Creo que son las cinco de la tarde. No lo sé realmente, pero lo supongo por el gorjeo de las palomas. Ese sonidito se llama gorjeo, lo busqué en Google, dije, digo cada vez que alguien entra a mi apartamento y me mira con su cara de qué es ese ruido… Y sí ya sé que todos saben cómo suena un nido de pichones sobreviviendo encima del techo;  más si ese techo está en la Candelaria. ¿O no? Pero como todos sabemos, el silencio se debe llenar con lo que sea y prefiero hablar del gorjeo al ¿te viste Yo me llamo?, ¿no?, y ¿la Reina del Flow?, ¿tampoco? Silencio.

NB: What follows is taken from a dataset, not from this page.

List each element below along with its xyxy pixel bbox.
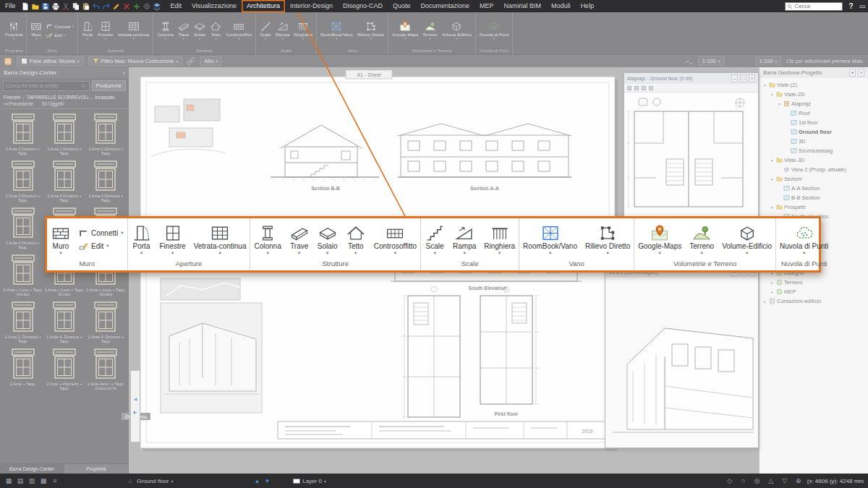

Me parece que el gorjeo es diferente en las tardes de sol rosado. En las mañanas lluviosas es como un gorjeo tan feliz… Silencio.

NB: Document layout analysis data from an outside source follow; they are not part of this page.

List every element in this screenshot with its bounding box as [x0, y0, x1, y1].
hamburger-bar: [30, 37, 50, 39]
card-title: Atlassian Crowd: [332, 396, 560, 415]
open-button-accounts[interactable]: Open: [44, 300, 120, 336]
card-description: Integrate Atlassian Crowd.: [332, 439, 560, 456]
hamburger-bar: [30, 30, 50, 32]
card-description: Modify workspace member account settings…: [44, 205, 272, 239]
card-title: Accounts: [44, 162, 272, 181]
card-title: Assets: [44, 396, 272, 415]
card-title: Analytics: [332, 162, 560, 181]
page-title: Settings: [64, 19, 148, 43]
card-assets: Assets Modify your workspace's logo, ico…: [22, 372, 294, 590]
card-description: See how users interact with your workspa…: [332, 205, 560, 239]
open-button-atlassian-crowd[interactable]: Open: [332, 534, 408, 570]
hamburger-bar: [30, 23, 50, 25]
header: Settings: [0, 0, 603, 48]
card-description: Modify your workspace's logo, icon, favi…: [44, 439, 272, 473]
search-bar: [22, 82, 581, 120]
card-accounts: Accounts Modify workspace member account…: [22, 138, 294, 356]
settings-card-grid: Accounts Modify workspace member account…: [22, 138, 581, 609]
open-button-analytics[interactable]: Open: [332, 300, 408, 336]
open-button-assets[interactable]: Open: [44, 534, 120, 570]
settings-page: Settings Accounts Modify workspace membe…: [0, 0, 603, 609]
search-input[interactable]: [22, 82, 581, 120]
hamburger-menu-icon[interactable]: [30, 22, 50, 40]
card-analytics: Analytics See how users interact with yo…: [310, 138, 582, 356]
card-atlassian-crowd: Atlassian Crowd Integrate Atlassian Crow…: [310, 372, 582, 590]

Ayer pasó un tipo que dizque canta igualito a Eddie Santiago. Sigo pensando en la lluvia con su voz de paloma.

El gorjeo.

El primer lunes en mi apartamento fue silencioso. No como un sábado en el que el silencio cobija y está bien mirar al techo sin pensar nada; parpadear sin ambicionar nada. Tampoco fue un domingo con su silencio lleno de si yo hubiera… No. El silencio de ese lunes no estaba permitido. ¿Y ahora qué hago? Sí, podía leer, podía escribir, podía incluso buscar mil maneras diferentes de decir una frase, para llegar de nuevo a la primera: “ella quiere usar el vibrador”. El uróboros buscando aire entre mis muslos y yo tratando de ahogarlo con mi lluvia. Debería estar trabajando, pero no quiero. Debería llamar a los amigos, pero no quiero. Debería, debería, debería, debería, debería… Ahí estuvo el primer cu-cú. ¿Y por qué nunca lo había escuchado? Me serví una copa de Malbec para escuchar mejor y me senté en el patio para escuchar mejor. Si ese cu-cu había llegado era porque solo podía ser escuchado un lunes a las diez de la mañana y tenía un mensaje. ¿Pero, cuál? Martes, miércoles, jueves, viernes, sábado, domingo… y los cu-cús tan llenos de nada. El lunes llegó otra vez con su cu-cú-mensaje.

Las palomas.

Antes de ser humano fui paloma, como esa gris oscura sin una pata y tuerta. ¿De qué hablas? De que antes o después debemos pasar por ser palomas en otras existencias, porque te imaginas vivir tan rechazadas, consideradas una plaga, comiendo las sobras y tomando un baño en esta agua tan asquerosa… no sé; pero también es cierto que tienen libertad caminan por el Eje Ambiental, toman agua fermentada, viven en el techo que se les dé la gana si quieren abren sus alas y bailan con el aire y si quieren tienen sexo oral con la lengua rosada del sol y si quieren van a la Perseverancia sin que eso resulte un paseo mortal, sin que eso signifique valentía, sin que eso signifique que tienen que existir con unos límites invisibles pero que ensordecen un lunes a las diez de la mañana en un apartamento del centro después de ser despedida de la empresa en la que llevaba veinte años trabajando.